How comes it, then, that God deals severely with us, except that we spare ourselves? Hence this indulgence, with which we flatter ourselves, provokes God’s wrath against us. We cannot then meet God, except we become our own judges, and condemn our sins and feel real sorrow. We now see what the Prophet means, if we regard the passage as not spoken ironically.

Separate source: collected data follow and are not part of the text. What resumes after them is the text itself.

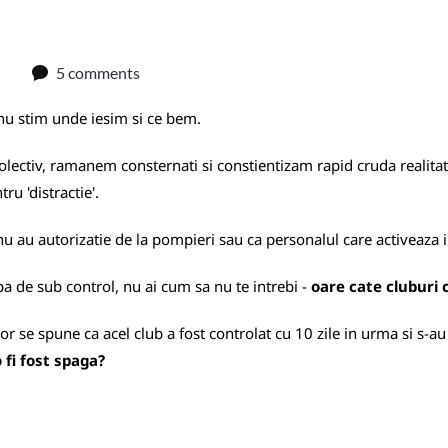
5 comments
 nu stim unde iesim si ce bem.
lectiv, ramanem consternati si constientizam rapid cruda realitate
u 'distractie'.
nu au autorizatie de la pompieri sau ca personalul care activeaza i
a de sub control, nu ai cum sa nu te intrebi -
oare cate cluburi c
izor se spune ca acel club a fost controlat cu 10 zile in urma si s-a
 fi fost spaga?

But that he might rouse careless men more effectually, he then magnificently extols the power of God; and that he might produce more reverence and fear in men, especially the hardened and the refractory, he adorns his name with many commendations. As it was difficult to turn the headstrong, the Prophet accumulates many titles, to move the people, that they might entertain reverence for God. “God,” he says, “has formed the mountains, and created the spirit,” and further, “he knoweth hearts, and men themselves understand not what they think of, except as far as God sets before them their thoughts; God maketh the morning and the darkness, and walketh in the high places of the earth; and his name is, Jehovah, God of hosts.” Why were all these encomiums added, but that the hearts of men might be touched, who were before void of thought and sunk in blind stupidity? We now understand the Prophet’s object. But what remains to be said on the words will be added in tomorrow’s lecture.